**WORK REQUIRED**. Return, from the listing below, every line that includes "Fest".

START MATERIAL TO PROCESS

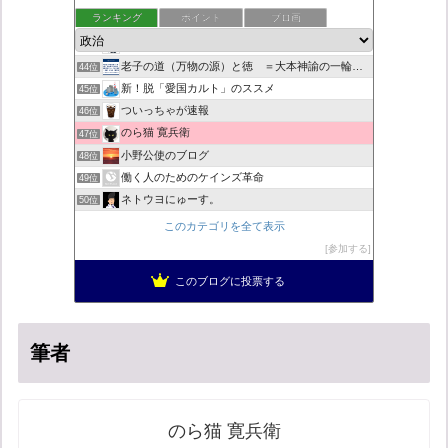
41位
ランキング
ポイント
ブロ画
日本第一！ニュース録
42位
デモや街宣のお供に！プラカード無料素材
43位
老子の道（万物の源）と徳 ＝大本神諭の一輪＋日月神示の神一厘
44位
新！脱「愛国カルト」のススメ
45位
ついっちゃが速報
46位
のら猫 寛兵衛
47位
小野公使のブログ
48位
働く人のためのケインズ革命
49位
ネトウヨにゅーす。
50位
菜穂は猫が好き
51位
このカテゴリを全て表示
自民党工作員の異常なネット活動
52位
参加する
柏の住人
53位
このブログに投票する
秩父市議会議員 黒澤秀之 ブログ
54位
筆者
のら猫 寛兵衛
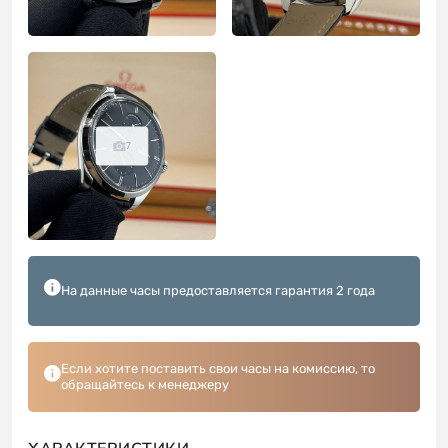
7
На данные часы предоставляется гарантия 2 года
Если хотите поставить свои часы на комиссию, то
обращайтесь к менеджеру
ХАРАКТЕРИСТИКИ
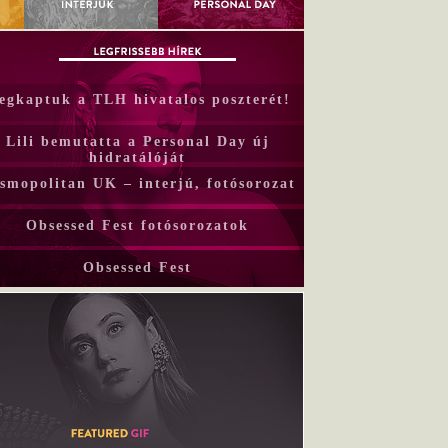
egkaptuk a TLH hivatalos poszterét!
Lili bemutatta a Personal Day új
hidratálóját
smopolitan UK – interjú, fotósorozat
Obsessed Fest fotósorozatok
Obsessed Fest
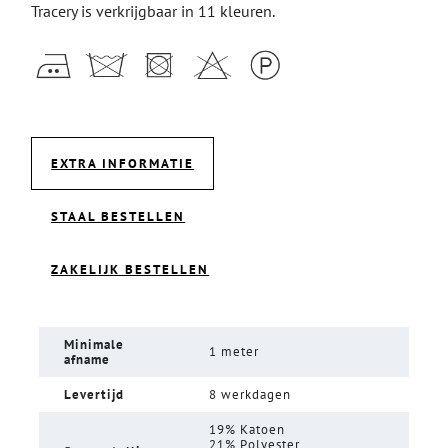
Tracery is verkrijgbaar in 11 kleuren.
EXTRA INFORMATIE
STAAL BESTELLEN
ZAKELIJK BESTELLEN
Minimale
1 meter
afname
Levertijd
8 werkdagen
19% Katoen
21% Polyester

END MATERIAL TO PROCESS

**SOLVED EXERCISE**.
Obsessed Fest fotósorozatok
Obsessed Fest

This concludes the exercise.